I see there's one other question on Slido that was anonymous. How do you deal with a security team that has less knowledge on best practice than the data science team? Like the security people, especially at Socure, are very, very good. But I would say that, like, you have to meet people where they're at, right. And people have power within organizations and you just have to deal with that power. So I think it's, so I think, like, not getting frustrated, right, and not, like, as soon as you start talking to somebody who has power over a system, as though they're an idiot, right, you've lost, you're done, right, you're not going to make any progress with that. So you need to, like, look at their sort of work, look at their stuff, and try to understand it in a sympathetic way, right. And one of the tools that I do a lot is I kind of like, you know, like repeating the same thing over and over, you know, like repeating things back to people is helpful to just be like, okay, what's the most charitable way that I can say back to you my understanding of this.
And then, like, you can sort of take that and sort of, like, write down, like, okay, here's, here's what we wrote down as, like, this is that requirement, this is why we have it, right, this is the motivation for it, get kind of broad agreement on that. And then sort of, like, move forward, right, you're like, this, given that this kind of, like, fulfills those things. But yeah, like, you can't, you can't treat people like, like, they're, they're dumb. Because, because it just, that's, that's, again, kind of that bad place where you're, you're, like, you're not, like, as soon as people stop trusting each other, like, you're going to ask for something that's totally reasonable in six months, and they're just going to say, man, like, that jerk, I'm gonna say no right away, right? There's a lot of discretion in these things.
Thank you. I think that's such a good lesson in communication, in general, and, like, thinking about, like, even when you're sharing visualizations with, like, people from the business as well.
Kevin, I see you asked a question, which may have been answered, but want to make sure that I get to that as well. Do you want to provide any additional context?

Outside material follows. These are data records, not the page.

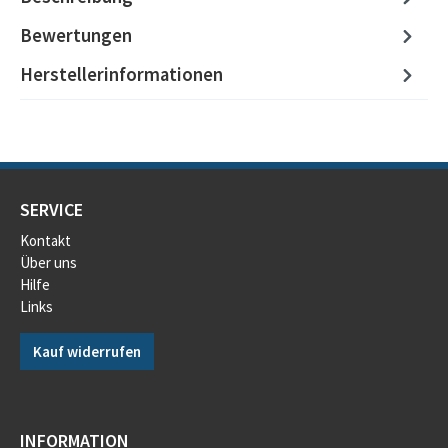
Bewertungen
Herstellerinformationen
SERVICE
Kontakt
Über uns
Hilfe
Links
Kauf widerrufen
INFORMATION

Yeah, of course. So, yeah, other than, I guess, the RStudio Connect that you were using, how else, what were other tools that you were using for, like, leveraging with RStudio to help with your goals with security? Those are the two main ones. We also do have RStudio Package Manager, which we use. I wouldn't say we do anything particularly interesting with it, but it's useful. I've had a good experience with all of those. These aren't the only tools that we use, and these aren't the only sort of layers of security. Like, there's this idea called defense in depth with security, as you want, like, just many, many layers. But we do use both of those, and I've been very happy with them.
I'm also wondering which external package that you're using most right now.
Oh, like external, like, to just, like, another, like, R package? I don't know. That's a tough question. I did use, like, so pins was one that I used a lot, and this was kind of something that we stopped doing. We have another thing, but there's this period of time where we had a really urgent data storage change that we needed to make, and the data storage project was late. And so we ended up using kind of, like, pins in our RStudio Connect to kind of, like, be a little, like, stopgap until we got the real solution. And so that's something that does, like, I do, I'm such a fan of pins. It's so simple that it's, just having something where you're just able to, like, you know, send a file, like, have it be, like, controlled somewhere, like, have it on S3, and just have it come back and cached, and it's pretty nice.